Research output: Contribution to journalArticle

2 Scopus citations

Abstract

Background: Bortezomib has been shown to be a safe and efficacious for the treatment of relapsed and refractory multiple myeloma (MM). Here we report a subset analysis of Australian and New Zealand data from the International Extended Access Programme for bortezomib. Methods: Patients with more than or equal to two prior lines of therapy were given bortezomib 1.3 mg/m 2 (i.v. bolus days 1, 4, 8, 11) for up to eight 21-day cycles (C). Dexamethasone, 20 mg/day p. o. on the day of, and day after, bortezomib was added after C2 for progressive disease or after C4 for stable disease. Efficacy was assessed using modified Southwest Oncology Group criteria in the intent-to-treat group. Results were compared between the Australian and New Zealand and international cohort. Results: One hundred and eleven patients from 16 centres (55% men, median age 61.9 years) had a median of 5.2 ± 2.8 treatment cycles of bortezomib. Among them, 82% had ≥3 prior therapies. Grade 3-4 treatment-related adverse events were reported in 57 patients (52%); the most common were thrombocytopenia (25.7%), anaemia (8.3%), peripheral neuropathy (7.3%) and diarrhoea (7.3%).
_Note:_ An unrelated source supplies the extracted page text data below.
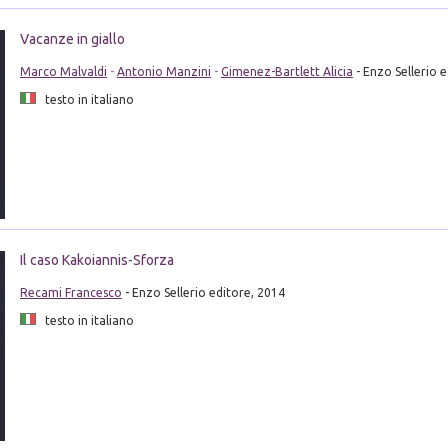
Vacanze in giallo
Marco Malvaldi
-
Antonio Manzini
-
Gimenez-Bartlett Alicia
- Enzo Sellerio 
testo in italiano
Il caso Kakoiannis-Sforza
Recami Francesco
- Enzo Sellerio editore, 2014
testo in italiano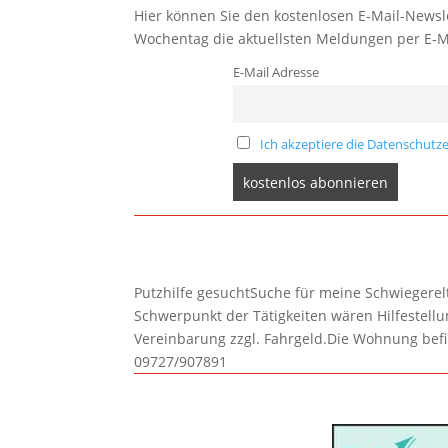
Hier können Sie den kostenlosen E-Mail-Newsle
Wochentag die aktuellsten Meldungen per E-M
E-Mail Adresse
Ich akzeptiere die Datenschutze
Putzhilfe gesuchtSuche für meine Schwiegerelte
Schwerpunkt der Tätigkeiten wären Hilfestel
Vereinbarung zzgl. Fahrgeld.Die Wohnung befi
09727/907891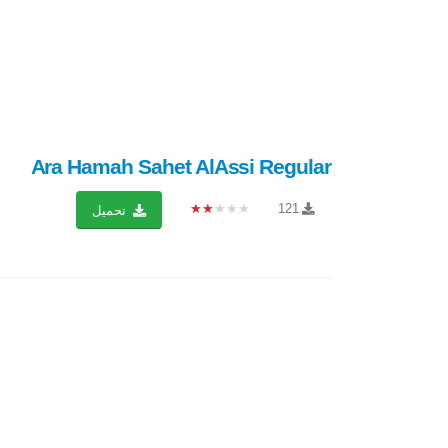
Ara Hamah Sahet AlAssi Regular
★★★★★
121
تحميل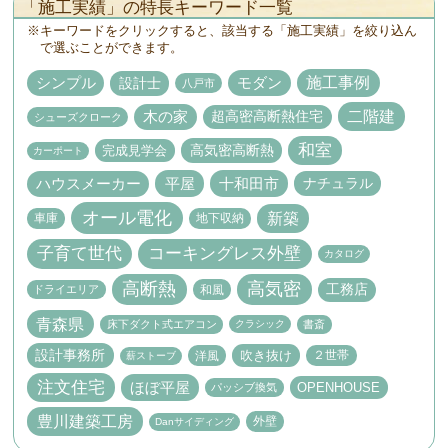
「施工実績」の特長キーワード一覧
キーワードをクリックすると、該当する「施工実績」を絞り込ん
で選ぶことができます。
施工事例
設計士
シンプル
モダン
八戸市
二階建
木の家
超高密高断熱住宅
シューズクローク
和室
高気密高断熱
完成見学会
カーポート
平屋
十和田市
ナチュラル
ハウスメーカー
オール電化
新築
車庫
地下収納
子育て世代
コーキングレス外壁
カタログ
高断熱
高気密
工務店
ドライエリア
和風
青森県
床下ダクト式エアコン
書斎
クラシック
設計事務所
吹き抜け
２世帯
洋風
薪ストーブ
注文住宅
ほぼ平屋
OPENHOUSE
パッシブ換気
豊川建築工房
外壁
Danサイディング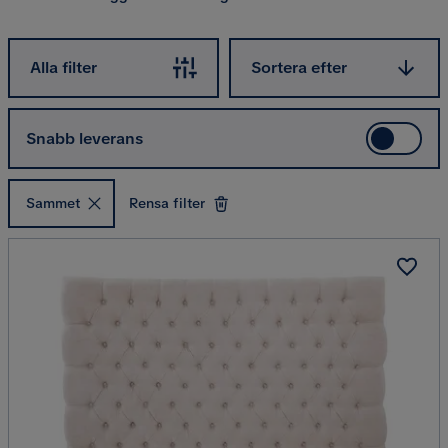
Sortera efter
Alla filter
Sortera efter
Snabb leverans
Sammet
Rensa filter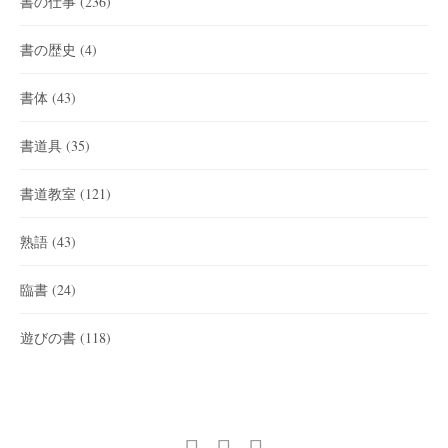
書の仕事
(236)
書の歴史
(4)
書体
(43)
書道具
(35)
書道教室
(121)
熟語
(43)
臨書
(24)
遊びの書
(118)
twitter
facebook
instagram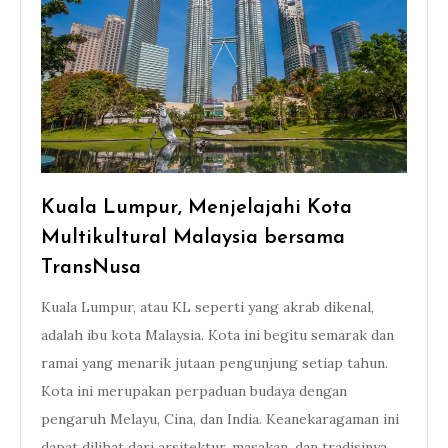
Kuala Lumpur, Menjelajahi Kota
Multikultural Malaysia bersama
TransNusa
Kuala Lumpur, atau KL seperti yang akrab dikenal,
adalah ibu kota Malaysia. Kota ini begitu semarak dan
ramai yang menarik jutaan pengunjung setiap tahun.
Kota ini merupakan perpaduan budaya dengan
pengaruh Melayu, Cina, dan India. Keanekaragaman ini
dapat dilihat dari arsitektur, masakan, dan tradisinya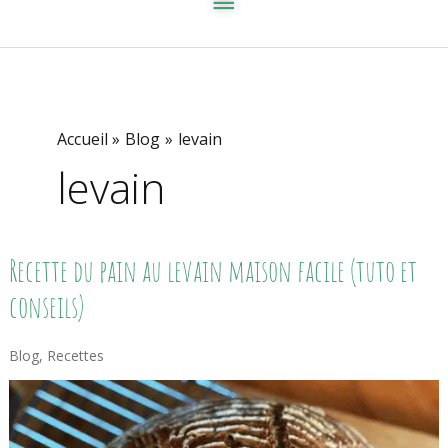
Accueil
Blog
levain
levain
Recette
Recette du pain au levain maison facile (tuto et
Du
Pain
conseils)
Au
Levain
Maison
Blog
,
Recettes
Facile
(tuto
Et
Conseils)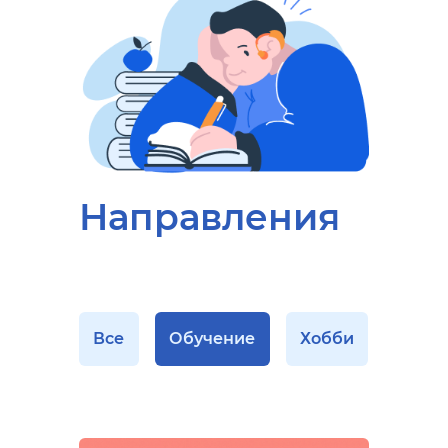
Направления
Все
Обучение
Хобби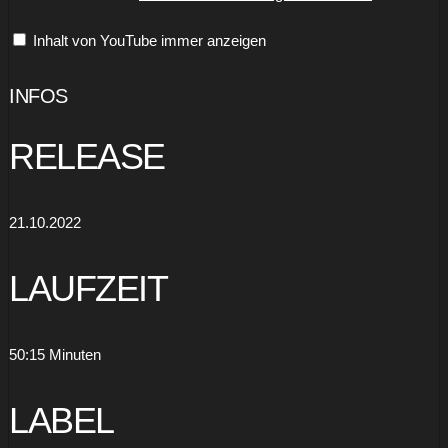
(The
Things
Inhalt von YouTube immer anzeigen
We
Do)
When
We're
INFOS
Young
In
Love"
RELEASE
-
Official
Music
Video“
von
21.10.2022
YouTube
anzeigen
LAUFZEIT
50:15 Minuten
LABEL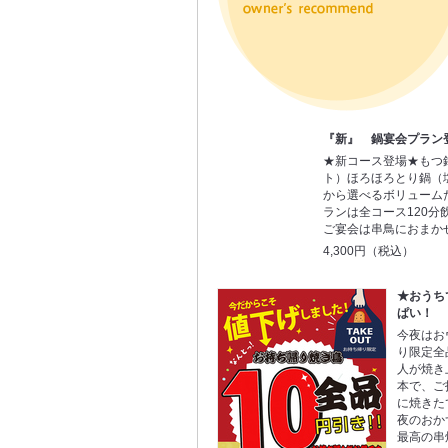
『新』 鍋宴会プラン
★新コース登場★もつ鍋
ト）ほろほろとり鍋（塩
から選べるボリューム
ランは全コース120分
ご宴会は串鳥におまか
4,300円（税込）
★おうち
ぱい！
今夜はお
り限定全
人が焼き
本で、ご
に焼きた
夜のおか
最高の串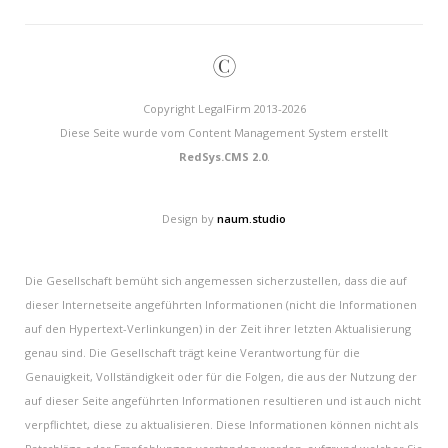
©
Copyright LegalFirm 2013-2026
Diese Seite wurde vom Content Management System erstellt
RedSys.CMS 2.0
.
Design by
naum.studio
Die Gesellschaft bemüht sich angemessen sicherzustellen, dass die auf
dieser Internetseite angeführten Informationen (nicht die Informationen
auf den Hypertext-Verlinkungen) in der Zeit ihrer letzten Aktualisierung
genau sind. Die Gesellschaft trägt keine Verantwortung für die
Genauigkeit, Vollständigkeit oder für die Folgen, die aus der Nutzung der
auf dieser Seite angeführten Informationen resultieren und ist auch nicht
verpflichtet, diese zu aktualisieren. Diese Informationen können nicht als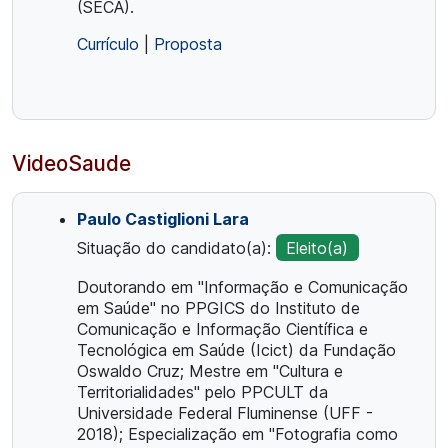
(SECA).
Currículo
|
Proposta
VideoSaude
Paulo Castiglioni Lara
Situação do candidato(a):
Eleito(a)
Doutorando em "Informação e Comunicação
em Saúde" no PPGICS do Instituto de
Comunicação e Informação Científica e
Tecnológica em Saúde (Icict) da Fundação
Oswaldo Cruz; Mestre em "Cultura e
Territorialidades" pelo PPCULT da
Universidade Federal Fluminense (UFF -
2018); Especialização em "Fotografia como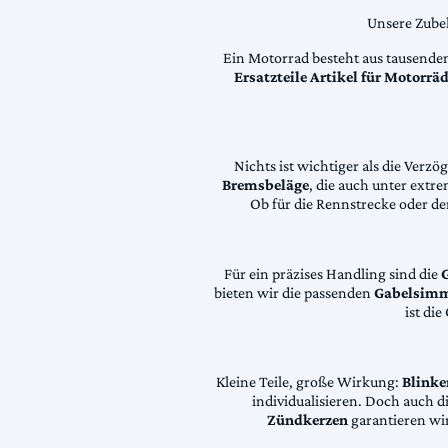
Unsere Zubeh
Ein Motorrad besteht aus tausende
Ersatzteile Artikel für Motorr
Nichts ist wichtiger als die Ver
Bremsbeläge
, die auch unter extr
Ob für die Rennstrecke oder den
Für ein präzises Handling sind die
bieten wir die passenden
Gabelsimm
ist di
Kleine Teile, große Wirkung:
Blinke
individualisieren. Doch auch 
Zündkerzen
garantieren wir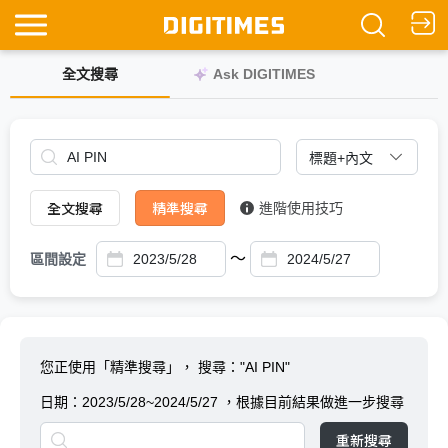
全文搜尋
Ask DIGITIMES
全文搜尋
精準搜尋
進階使用技巧
～
區間設定
您正使用「精準搜尋」，
搜尋："AI PIN"
日期：
2023/5/28~2024/5/27
，根據目前結果做進一步搜尋
重新搜尋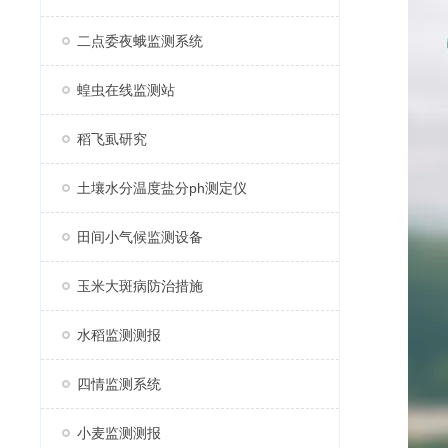
二点委夜蛾监测系统
蝗虫在线监测站
稻飞虱研究
土壤水分温度盐分ph测定仪
田间小气候监测设备
玉米大斑病防治措施
水稻监测测报
四情监测系统
小麦监测测报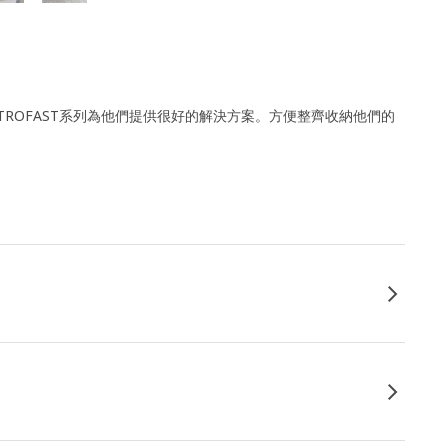
ROFAST系列為他們提供很好的解決方案。方便整齊收納他們的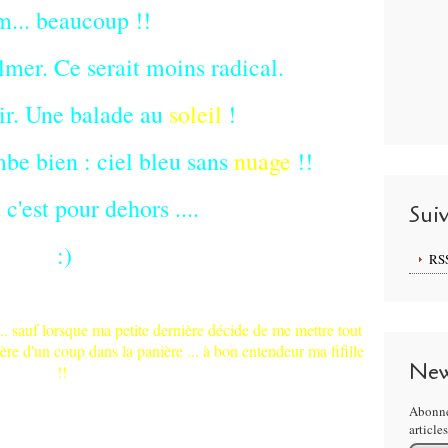
m... beaucoup !!
lmer. Ce serait moins radical.
ir. Une balade au
soleil
!
mbe bien : ciel bleu sans
nuage
!!
 c'est pour dehors ....
Sui
:)
RS
 ... sauf lorsque ma petite dernière décide de me mettre tout
ère d'un coup dans la panière ... à bon entendeur ma fifille
New
!!
Abonne
article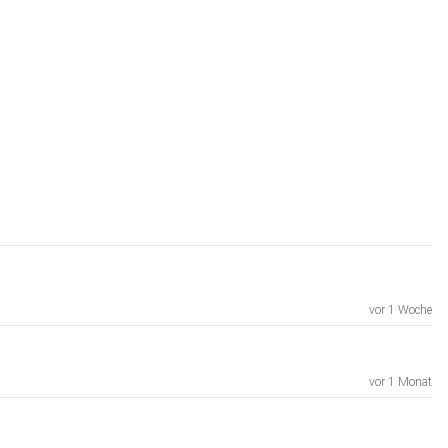
vor 1 Woche
vor 1 Monat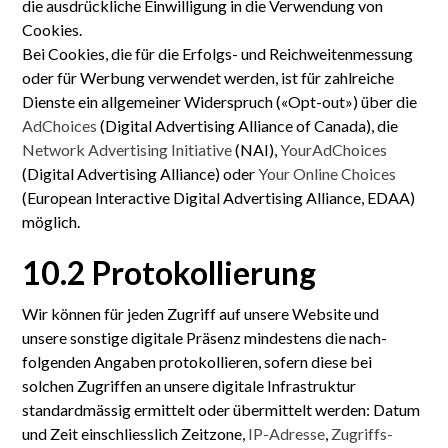
die ausdrückliche Ein­willigung in die Verwendung von
Cookies.
Bei Cookies, die für die Erfolgs- und Reichweitenmessung
oder für Werbung verwendet werden, ist für zahlreiche
Dienste ein allgemeiner Widerspruch («Opt-out») über die
AdChoices
(Digital Advertising Alliance of Canada), die
Network Advertising Initiative
(NAI),
YourAdChoices
(Digital Advertising Alliance) oder
Your Online Choices
(European Interactive Digital Advertising Alliance, EDAA)
möglich.
10.2 Protokollierung
Wir können für jeden Zugriff auf unsere Website und
unsere sonstige digitale Präsenz mindestens die nach­
folgenden Angaben protokollieren, sofern diese bei
solchen Zugriffen an unsere digitale Infrastruktur
standard­mässig ermittelt oder über­mittelt werden: Datum
und Zeit einschliesslich Zeit­zone,
IP-Adresse
,
Zugriffs­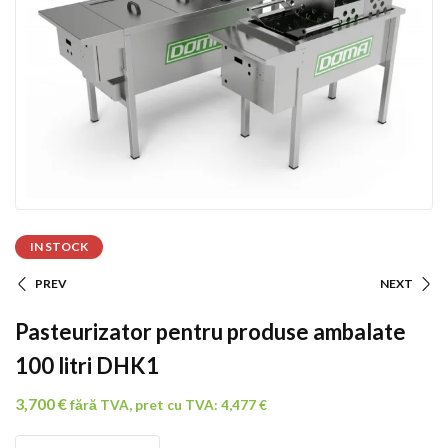
IN STOCK
PREV
NEXT
Navigare
Pasteurizator pentru produse ambalate
În
100 litri DHK1
Articole
3,700
€
fără TVA, pret cu TVA:
4,477
€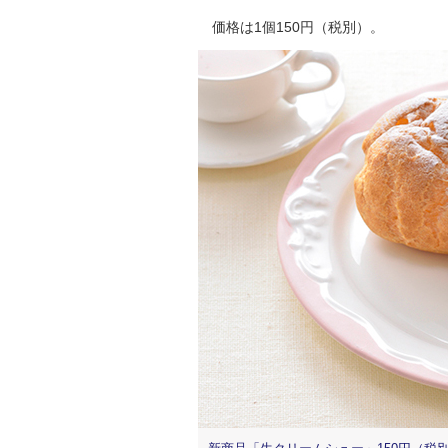
価格は1個150円（税別）。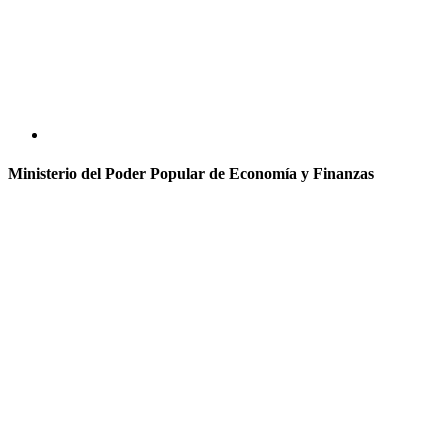
Ministerio del Poder Popular de Economía y Finanzas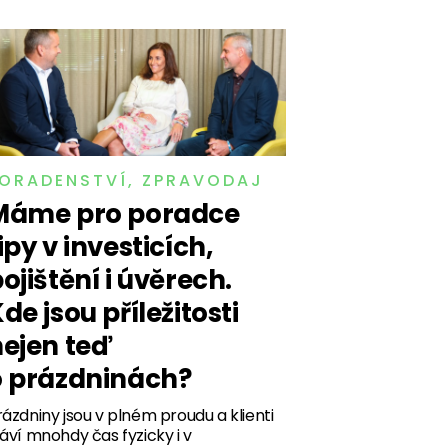
ORADENSTVÍ
,
ZPRAVODAJ
Máme pro poradce
ipy v investicích,
ojištění i úvěrech.
de jsou příležitosti
nejen teď
o prázdninách?
rázdniny jsou v plném proudu a klienti
ráví mnohdy čas fyzicky i v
Responses were evaluable in 106 patients: 22% achieved a best response of complete response/response and 20% partial response (overall response rate of 42%). Median times to first and best responses were 42 days and 69 days, respectively. Compared with the international cohort, the cohorts from Australian and New Zealand showed inferior overall response rates (54 vs 42%, P = 0.001), possibly due to heavier pretreatment (82% greater than or equal to three prior therapies vs 68%, P < 0.001). Conclusion: Our analysis confirms that bortezomib is safe and effective in relapsed and refractory MM in a real-life clinical setting.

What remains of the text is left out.